Data provided:
▶

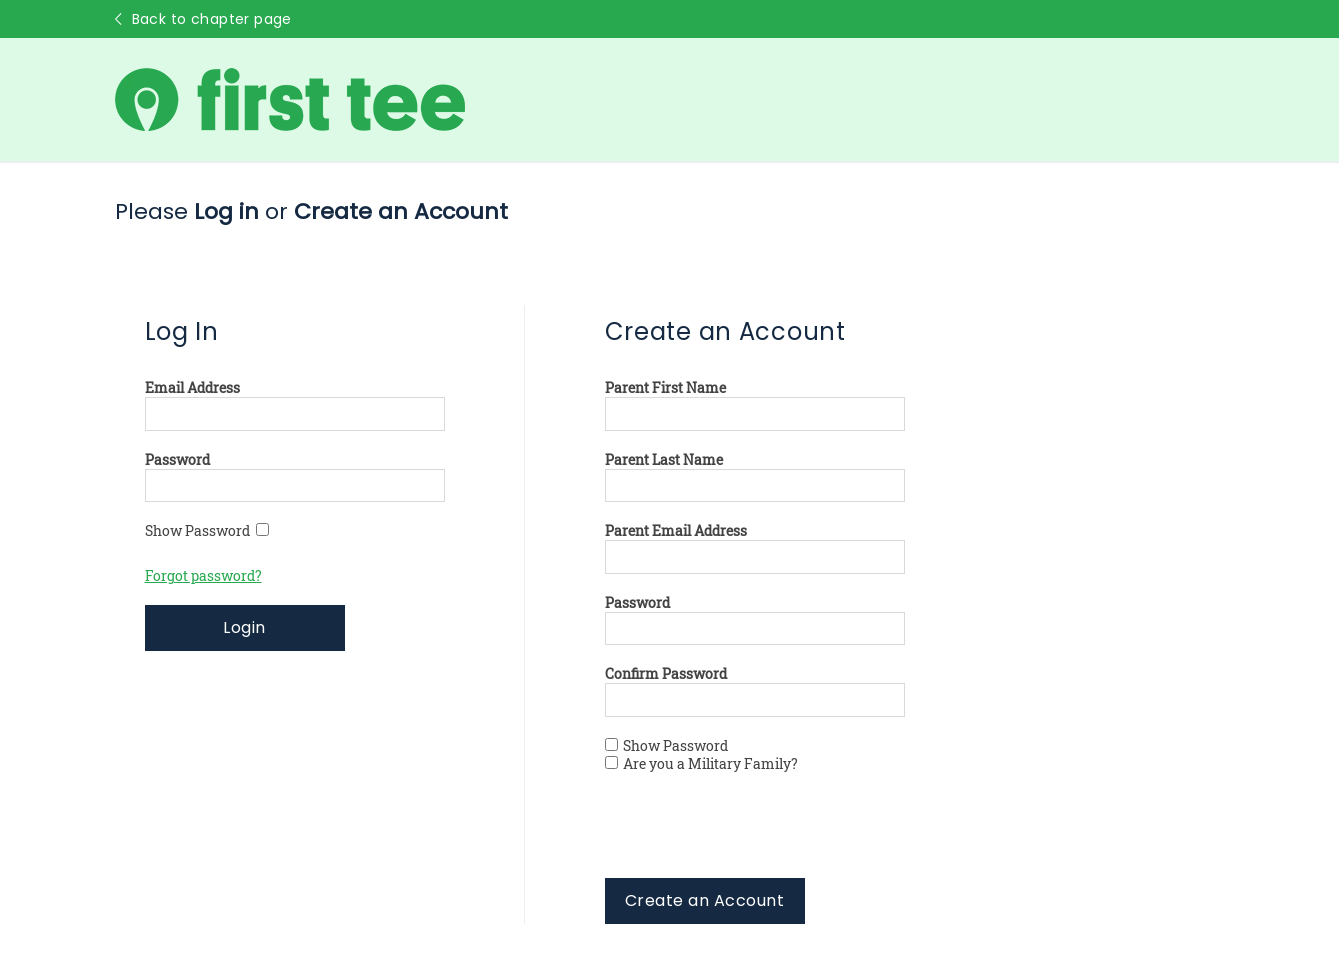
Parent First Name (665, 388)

◀
▶

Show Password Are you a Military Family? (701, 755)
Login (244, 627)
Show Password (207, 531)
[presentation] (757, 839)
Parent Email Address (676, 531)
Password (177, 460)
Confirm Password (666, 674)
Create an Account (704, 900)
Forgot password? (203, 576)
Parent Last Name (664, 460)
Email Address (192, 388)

◀

Which of the lines above carry the string "Address"? Copy every one.

Your solution:
Parent Email Address (676, 531)
Email Address (192, 388)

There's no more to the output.